Officials Order Mandatory Evacuation in Southern California Over Mudslide Concerns
The National Weather Service in Los Angeles, together with Santa Barbara and Ventura County officials, has issued a mandatory evacuation order for potential flood regions for Tuesday, March 20. The preventative order comes in advance of what meteorologists anticipate to be the strongest storm to hit Southern California this season.
The mandatory evacuations will start at noon on Tuesday and last until Thursday at 5pm.
"We have no choice but do to this," Santa Barbara Sheriff Bill Brown said. "It's not worth risking lives to avoid evacuation."
The regions that are being evacuated are scarred with burn damage due to the recent wildfires that ripped through the area. The storm's flash flooding could cause potential dangerous debris flow from the area's burn scar. But, even without the recent topographical damage, the intensity of the predicted rainfall would be enough to trigger potential rock falls and mudslides.
"We could experience localized flooding and road closures, which are not isolated to the burn areas. The threat of rock falls, mudslides and debris flow is high," said Rob Lewin, director of the Santa Barbara County Office of Emergency Management.
Santa Barbara County and the surrounding areas saw mudslides that killed at least 21 people earlier this year. In February, Santa Barbara County was evacuated due to risks of mudslides caused by a severe winter storm.

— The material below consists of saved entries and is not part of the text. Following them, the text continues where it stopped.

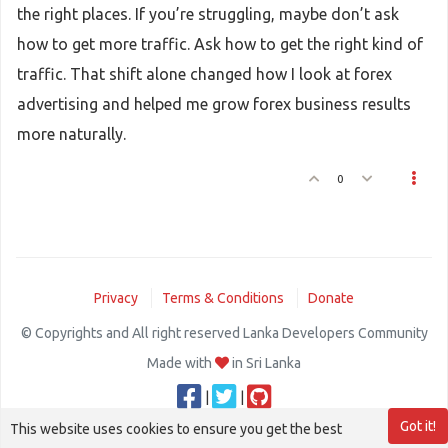
the right places. If you’re struggling, maybe don’t ask
how to get more traffic. Ask how to get the right kind of
traffic. That shift alone changed how I look at forex
advertising and helped me grow forex business results
more naturally.
0
Privacy
Terms & Conditions
Donate
© Copyrights and All right reserved Lanka Developers Community
Made with
in Sri Lanka
|
|
Got it!
This website uses cookies to ensure you get the best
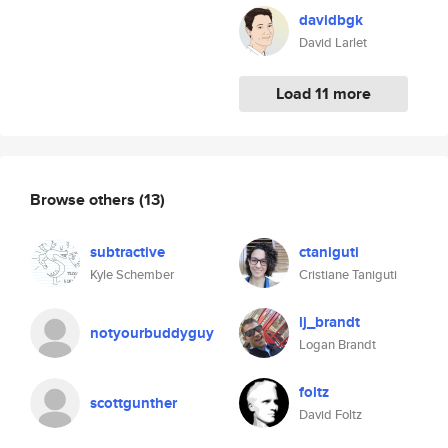
davidbgk
David Larlet
Load 11 more
Browse others
(13)
subtractive
ctaniguti
Kyle Schember
Cristiane Taniguti
lj_brandt
notyourbuddyguy
Logan Brandt
foltz
scottgunther
David Foltz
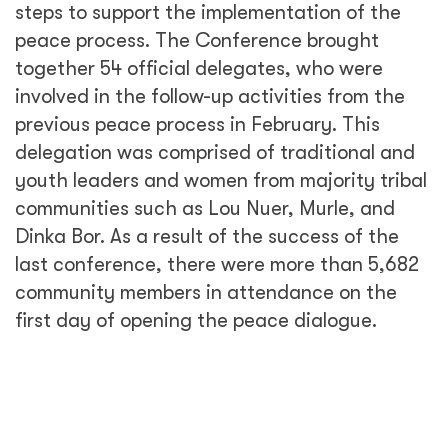
steps to support the implementation of the
peace process. The Conference brought
together 54 official delegates, who were
involved in the follow-up activities from the
previous peace process in February. This
delegation was comprised of traditional and
youth leaders and women from majority tribal
communities such as Lou Nuer, Murle, and
Dinka Bor. As a result of the success of the
last conference, there were more than 5,682
community members in attendance on the
first day of opening the peace dialogue.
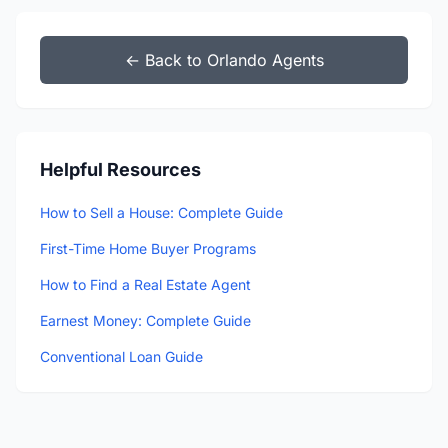
← Back to Orlando Agents
Helpful Resources
How to Sell a House: Complete Guide
First-Time Home Buyer Programs
How to Find a Real Estate Agent
Earnest Money: Complete Guide
Conventional Loan Guide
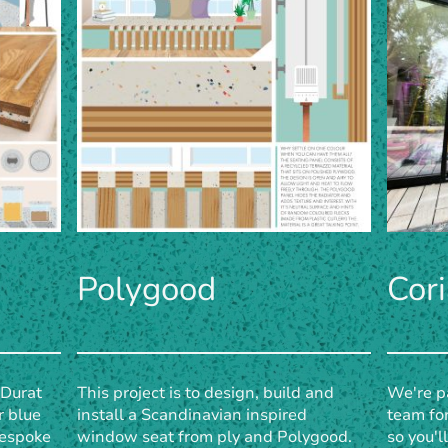
Polygood
Cor
 Durat
This project is to design, build and
We're pa
r blue
install a Scandinavian inspired
team for
 bespoke
window seat from ply and Polygood.
so you'l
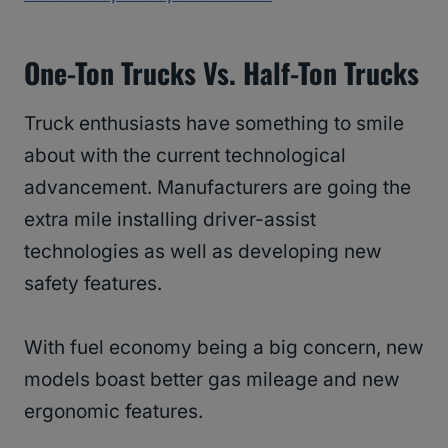
One-Ton Trucks Vs. Half-Ton Trucks
Truck enthusiasts have something to smile
about with the current technological
advancement. Manufacturers are going the
extra mile installing driver-assist
technologies as well as developing new
safety features.
With fuel economy being a big concern, new
models boast better gas mileage and new
ergonomic features.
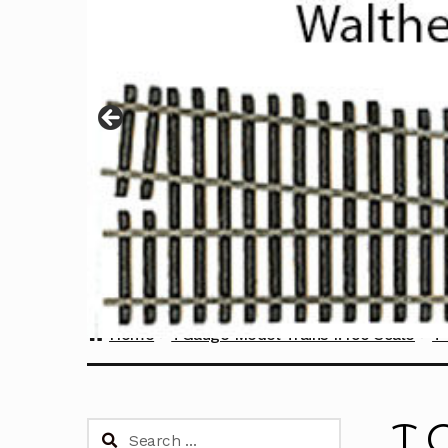
Home
TGauge Model Trains 1:450 Scale
T 
T 
Search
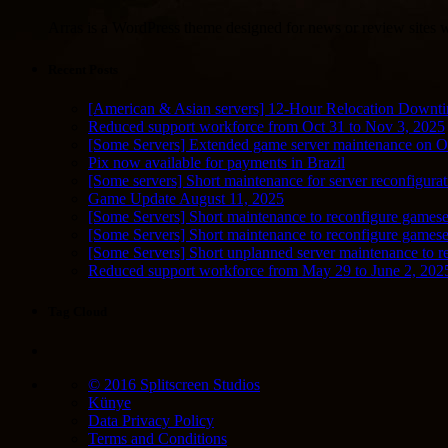
Arras is a WordPress theme designed for news or review sites wi
Recent Posts
[American & Asian servers] 12-Hour Relocation Downt
Reduced support workforce from Oct 31 to Nov 3, 2025
[Some Servers] Extended game server maintenance on O
Pix now available for payments in Brazil
[Some servers] Short maintenance for server reconfigurat
Game Update August 11, 2025
[Some Servers] Short maintenance to reconfigure gamese
[Some Servers] Short maintenance to reconfigure game
[Some Servers] Short unplanned server maintenance to r
Reduced support workforce from May 29 to June 2, 202
Tag Cloud
© 2016 Splitscreen Studios
Künye
Data Privacy Policy
Terms and Conditions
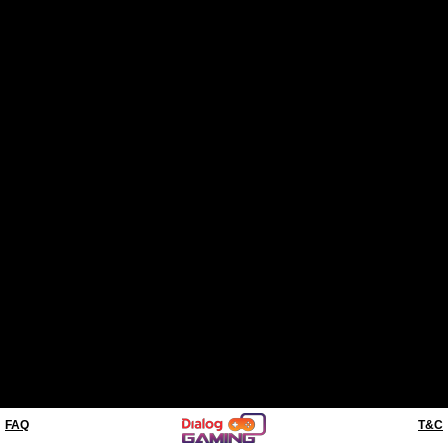
FAQ
T&C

The incoming storm will sweep in from across the eastern Pacific Ocean and is expected to bring rainfall of up three-quarters of an inch per hour over large areas of southwest California. The rainfall could begin as early as Tuesday afternoon, and continue through late Thursday or early Friday, with five to 10 inches of total rainfall predicted in the foothills and mountains.
Residents of Santa Barbara and Ventura Counties should stay alert for updates on evacuation times and instructions for their respective areas.